For a growing number of people, celebrating summer solstice at Stonehenge is mainly an excuse to drink themselves silly in a setting as exotic as any. (It's one of the few times a year when visitors can walk -- or, in many cases, lurch -- among the world-famous stones some scholars believe are 5,000 years old.)
For Britain's pagan community -- about 115,000-strong and growing, observers say -- June 21 is the holiest day of the year.
At 1 a.m., the scene on this pocket of the Salisbury Plain, about 80 miles west of London, resembles a carnival. Self-styled druids, witches and nature-worshiping pagans cast spells and perform rituals. Teenagers stagger around trailing billows of cannabis smoke. Tribal dancers from Indonesia stomp in grass skirts. Parents are poised like warriors as they protect their patches of grass from inebriated revelers.

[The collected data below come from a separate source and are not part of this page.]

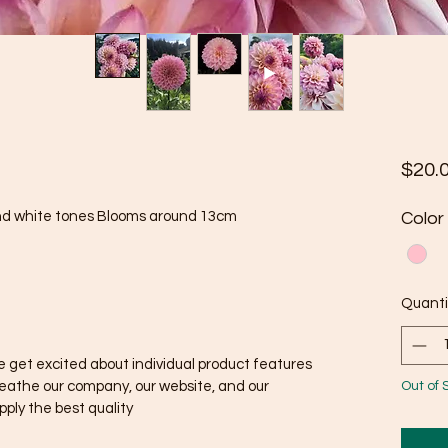
$20.
and white tones Blooms around 13cm
Color
Quanti
 get excited about individual product features
Out of 
reathe our company, our website, and our
ply the best quality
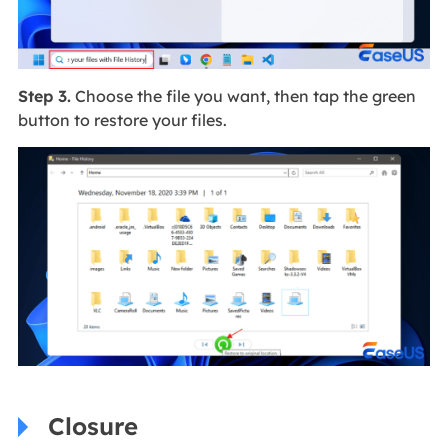
Step 3.
Choose the file you want, then tap the green
button to restore your files.
Closure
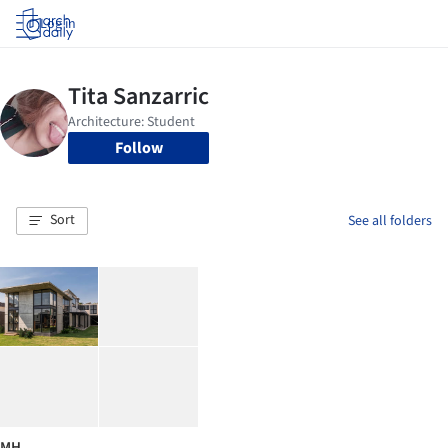
Log in
Follow
Sort
See all folders
MH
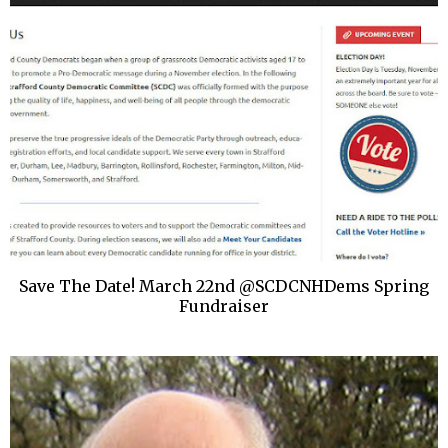
Save The Date! March 22nd @SCDCNHDems Spring
Fundraiser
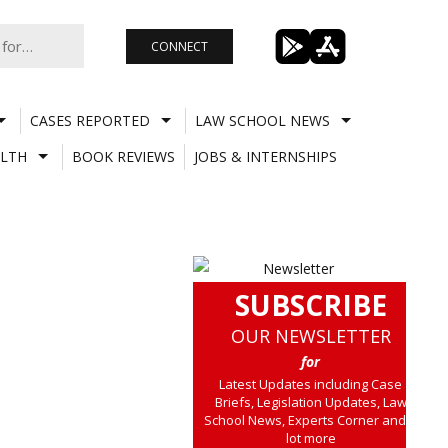
CONNECT
CASES REPORTED
LAW SCHOOL NEWS
LTH
BOOK REVIEWS
JOBS & INTERNSHIPS
SUBSCRIBE
OUR NEWSLETTER
for
Latest Updates including Case
Briefs, Legislation Updates, Law
School News, Experts Corner and a
lot more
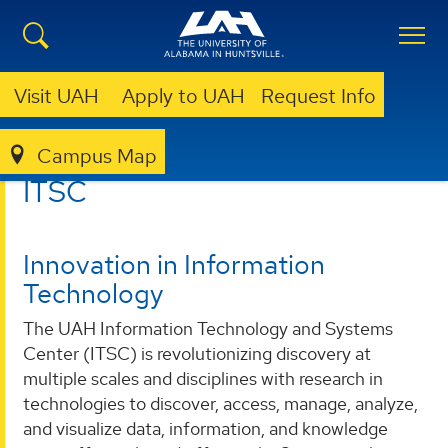
Visit UAH
Apply to UAH
Request Info
Campus Map
ITSC
ITSC
Innovation in Information
Technology
The UAH Information Technology and Systems
Center (ITSC) is revolutionizing discovery at
multiple scales and disciplines with research in
technologies to discover, access, manage, analyze,
and visualize data, information, and knowledge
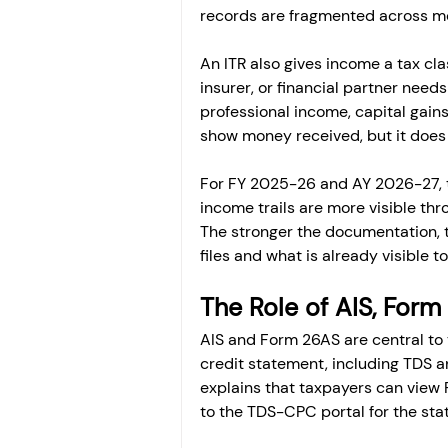
records are fragmented across mo
An ITR also gives income a tax cla
insurer, or financial partner need
professional income, capital gain
show money received, but it does 
For FY 2025-26 and AY 2026-27, 
income trails are more visible thr
The stronger the documentation, 
files and what is already visible 
The Role of AIS, For
AIS and Form 26AS are central to 
credit statement, including TDS a
explains that taxpayers can view 
to the TDS-CPC portal for the sta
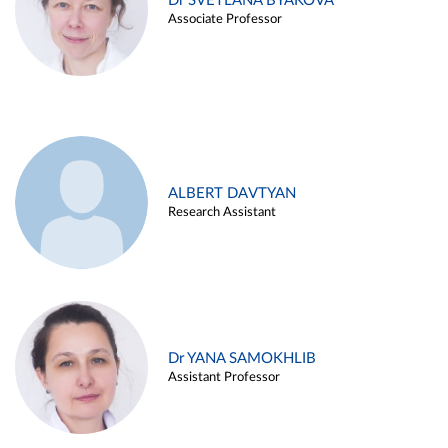
Dr SVETLANA BYAKOVA
Associate Professor
ALBERT DAVTYAN
Research Assistant
Dr YANA SAMOKHLIB
Assistant Professor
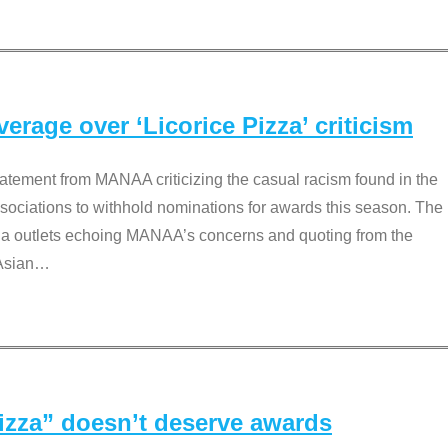
rage over ‘Licorice Pizza’ criticism
tement from MANAA criticizing the casual racism found in the
associations to withhold nominations for awards this season. The
dia outlets echoing MANAA’s concerns and quoting from the
Asian
…
Pizza” doesn’t deserve awards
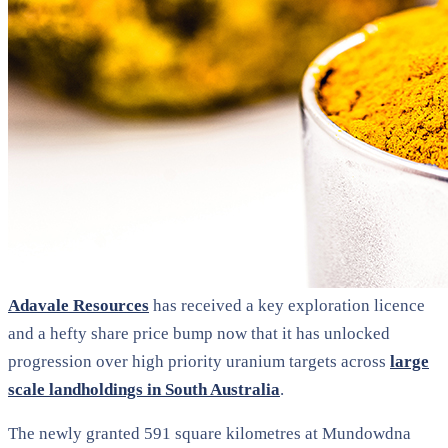
Adavale Resources
has received a key exploration licence
and a hefty share price bump now that it has unlocked
progression over high priority uranium targets across
large
scale landholdings in South Australia
.
The newly granted 591 square kilometres at Mundowdna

Pendragon, who legally changed his name from John Rothwell to Arthur Uther Pendragon in 1986, is reciting poetry away from the stone circle. He wears a white robe and a red belt, with a three-foot sword tied to one side and a pouch holding business cards and cigarettes tied to the other. The 55-year-old battle chieftain of the Council of British Druid Orders is a well-known local protester and, after Stonehenge, the most photographed subject here.

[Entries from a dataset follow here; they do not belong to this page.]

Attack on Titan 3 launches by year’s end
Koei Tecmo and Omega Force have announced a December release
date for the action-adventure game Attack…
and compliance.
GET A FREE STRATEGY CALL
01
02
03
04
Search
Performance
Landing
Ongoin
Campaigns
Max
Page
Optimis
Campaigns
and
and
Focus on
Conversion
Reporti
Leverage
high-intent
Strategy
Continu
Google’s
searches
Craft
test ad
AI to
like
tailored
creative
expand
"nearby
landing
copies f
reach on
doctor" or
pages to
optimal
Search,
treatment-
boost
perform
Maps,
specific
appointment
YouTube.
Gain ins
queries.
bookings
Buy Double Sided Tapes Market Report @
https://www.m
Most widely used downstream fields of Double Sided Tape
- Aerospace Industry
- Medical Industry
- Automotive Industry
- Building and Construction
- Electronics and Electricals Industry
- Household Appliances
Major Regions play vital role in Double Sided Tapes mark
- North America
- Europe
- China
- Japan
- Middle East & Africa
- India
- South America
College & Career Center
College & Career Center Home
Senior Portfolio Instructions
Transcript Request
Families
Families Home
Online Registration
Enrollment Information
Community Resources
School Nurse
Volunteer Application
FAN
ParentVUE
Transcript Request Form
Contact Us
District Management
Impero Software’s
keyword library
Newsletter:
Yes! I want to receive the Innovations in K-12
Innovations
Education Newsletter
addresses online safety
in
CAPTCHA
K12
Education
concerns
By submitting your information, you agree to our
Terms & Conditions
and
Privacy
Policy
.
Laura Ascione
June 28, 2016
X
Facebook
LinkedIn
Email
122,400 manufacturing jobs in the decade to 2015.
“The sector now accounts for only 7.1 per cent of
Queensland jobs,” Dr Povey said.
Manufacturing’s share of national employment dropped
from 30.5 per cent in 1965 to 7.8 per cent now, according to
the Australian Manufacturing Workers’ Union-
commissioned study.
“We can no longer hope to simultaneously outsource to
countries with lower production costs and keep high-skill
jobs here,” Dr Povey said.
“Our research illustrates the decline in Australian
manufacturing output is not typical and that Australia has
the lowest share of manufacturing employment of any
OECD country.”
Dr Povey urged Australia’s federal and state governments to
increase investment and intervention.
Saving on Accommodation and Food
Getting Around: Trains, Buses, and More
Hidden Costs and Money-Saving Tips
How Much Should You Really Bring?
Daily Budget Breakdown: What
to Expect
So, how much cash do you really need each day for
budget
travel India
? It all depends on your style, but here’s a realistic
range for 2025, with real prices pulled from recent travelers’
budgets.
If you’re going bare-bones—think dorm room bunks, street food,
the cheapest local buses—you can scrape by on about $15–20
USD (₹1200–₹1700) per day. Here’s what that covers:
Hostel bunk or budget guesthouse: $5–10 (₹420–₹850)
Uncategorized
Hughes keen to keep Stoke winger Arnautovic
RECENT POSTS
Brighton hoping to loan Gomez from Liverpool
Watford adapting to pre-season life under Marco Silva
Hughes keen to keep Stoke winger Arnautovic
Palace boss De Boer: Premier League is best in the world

The annual festival began on a Saturday this year, meaning that people with weekday jobs, who need more than 30 minutes of sleep at night, could come. But the real reason for the influx, organizers say, is that it has become a fixture on the summer festival circuit in Europe, which includes events such as Glastonbury and the Edinburgh Fringe.
Just before 2 a.m. Sunday, the temperature dips to 48 degrees, the coldest point of the night. Because this is Britain, there is a lot of talk about the weather. The druids are gleeful it's not raining but are quick to point out that even if it does, they are hardy people; Pendragon, for example, lives a mile away in an unheated caravan.
In an effort to manage the crowds, there are more rules than ever this year: no glass, no large bags, no fires, no torches, no candles, no more than four beers apiece, no climbing and no standing on the stones, all of which are broken.